* **Task description**:
Find every line with the string "veroorzaken" in the material below and copy it.
··········
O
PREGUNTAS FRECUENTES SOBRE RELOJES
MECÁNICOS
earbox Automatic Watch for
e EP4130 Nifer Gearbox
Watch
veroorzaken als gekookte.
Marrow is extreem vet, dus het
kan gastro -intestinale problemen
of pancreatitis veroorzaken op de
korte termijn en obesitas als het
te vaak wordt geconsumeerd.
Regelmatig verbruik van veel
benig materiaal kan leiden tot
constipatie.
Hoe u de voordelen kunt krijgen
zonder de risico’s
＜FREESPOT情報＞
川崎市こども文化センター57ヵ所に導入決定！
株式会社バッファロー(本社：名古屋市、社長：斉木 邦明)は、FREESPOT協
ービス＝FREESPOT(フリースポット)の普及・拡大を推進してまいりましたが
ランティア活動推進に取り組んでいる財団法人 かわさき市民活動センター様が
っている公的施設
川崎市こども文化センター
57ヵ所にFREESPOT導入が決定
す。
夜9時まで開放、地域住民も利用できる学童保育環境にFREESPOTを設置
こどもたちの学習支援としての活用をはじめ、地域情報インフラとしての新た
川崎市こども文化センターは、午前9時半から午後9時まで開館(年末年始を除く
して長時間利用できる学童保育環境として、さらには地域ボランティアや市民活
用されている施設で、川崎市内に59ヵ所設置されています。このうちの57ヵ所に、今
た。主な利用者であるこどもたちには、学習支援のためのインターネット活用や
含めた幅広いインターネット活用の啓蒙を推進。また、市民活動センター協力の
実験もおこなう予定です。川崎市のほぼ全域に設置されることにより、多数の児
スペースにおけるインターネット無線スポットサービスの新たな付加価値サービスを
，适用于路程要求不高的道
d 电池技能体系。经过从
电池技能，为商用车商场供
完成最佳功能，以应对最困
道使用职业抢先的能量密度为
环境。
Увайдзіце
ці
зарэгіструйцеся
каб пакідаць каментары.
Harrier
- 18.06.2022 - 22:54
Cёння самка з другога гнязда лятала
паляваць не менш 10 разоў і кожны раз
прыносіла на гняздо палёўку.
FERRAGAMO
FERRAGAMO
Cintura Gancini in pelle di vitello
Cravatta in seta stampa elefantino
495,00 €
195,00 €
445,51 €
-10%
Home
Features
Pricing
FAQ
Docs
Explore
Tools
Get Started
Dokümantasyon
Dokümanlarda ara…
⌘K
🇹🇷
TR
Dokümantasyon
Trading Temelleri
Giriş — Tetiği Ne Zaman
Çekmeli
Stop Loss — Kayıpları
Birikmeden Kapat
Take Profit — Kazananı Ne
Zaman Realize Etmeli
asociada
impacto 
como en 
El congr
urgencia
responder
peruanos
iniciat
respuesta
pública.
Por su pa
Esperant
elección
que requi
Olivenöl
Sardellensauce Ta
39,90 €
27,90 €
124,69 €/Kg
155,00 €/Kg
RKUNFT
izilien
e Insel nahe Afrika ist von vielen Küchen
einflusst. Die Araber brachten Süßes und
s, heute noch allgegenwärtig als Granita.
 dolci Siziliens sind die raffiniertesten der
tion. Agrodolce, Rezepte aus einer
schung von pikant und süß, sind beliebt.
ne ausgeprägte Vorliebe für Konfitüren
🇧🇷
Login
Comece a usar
··········
* **Solution to this exercise**:
veroorzaken als gekookte.
of pancreatitis veroorzaken op de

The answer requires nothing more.